La mejor es “Santa y Andrés”, segunda película de Carlos Lechuga. Producida sin la intervención del ICAIC, ofrece una mirada retrospectiva a lo que ocurría en la isla a principios de la década del 80 con todos aquellos sospechosos o acusados de contrarrevolucionarios.
En un alejado lugar, una campesina llamada Santa (Lola Amores) recibe la orden de vigilar a Andrés (Eduardo Martínez), escritor homosexual cuyos libros son considerados subversivos por el oficialismo. Sin embargo, la distancia que los separa no impedirá que con el correr de las semanas se desarrolle una amistad entre ellos, descubriendo que tienen más cosas en común de lo que pensaban.
Una narración de rasgos minimalistas privilegia el proceso de conocimiento cotidiano, de una soledad compartida que a ratos se siente amarga. Pero que se compensa gracias al contacto con la naturaleza y al mismo hecho de poder expresar cada uno sus sentimientos. La escena de la playa, por ejemplo, una de las más logradas de la cinta, grafica esa breve sensación de libertad que él necesita y ella, valgan verdades, tampoco tiene.
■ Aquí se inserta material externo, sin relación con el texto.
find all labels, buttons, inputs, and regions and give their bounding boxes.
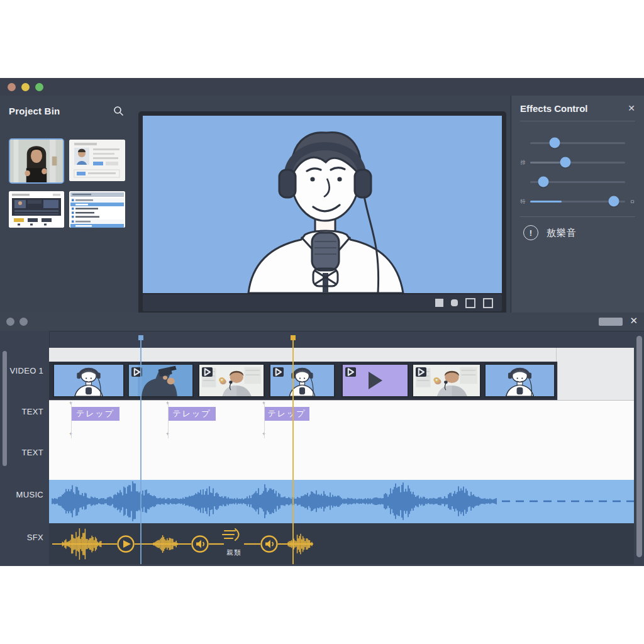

Andrés no pierde la esperanza de escapar como muchos otros, de exiliarse. Las humillaciones que sufre, debidas también a su opción sexual, lo obligan a tomar una decisión. Santa, a su vez, entiende la melancolía del amigo, se siente atraída hacia él, pero sabe que no puede hacer mucho al respecto.
“Santa y Andrés” se atreve a reflexionar sobre la intolerancia del régimen castrista. No tiene la fuerza expresiva de “La obra del siglo” (2015), de Carlos Quintela, una de las mejores películas cubanas de los últimos tiempos, pero se agradece sus intenciones.
“Últimos días en La Habana” es un relato agridulce del veterano Fernando Pérez, que surge como una puesta al día de “Fresa y chocolate” (1983), aunque sin la misma empatía de la cinta de Tomás Gutiérrez Alea.
Los protagonistas son ahora maduros y su amistad data desde que eran muy jóvenes. Miguel (Patricio Wood) trabaja en un restaurante y su sueño es emigrar a Estados Unidos, pero los papeles definitivos se demoran en llegar. Diego es gay, tiene sida y gracias a los cuidados de Miguel su invalidez no resulta tan penosa. Viven juntos en un viejo solar que comparten con varios pintorescos vecinos y la rutina los afecta cada día más.
Como en otras películas del realizador, el mosaico costumbrista se impone. Las frases hechas, la camaradería y la solidaridad son los rasgos más evidentes de un relato demasiado calculado y previsible desde el guión. La escasa expresividad de Miguel contrasta con la extrovertida personalidad de Diego. El drama prevalece sobre el humor, pero la receta coral no funciona. Se pierde en personajes -incluidos los familiares de Diego- que hablan mucho y no dicen nada relevante.
La cinta muestra su mejor lado en las andanzas de Miguel fuera de casa. En esa observación discreta y casi documental de sus caminatas por las calles de La Habana, de su contacto con el mar.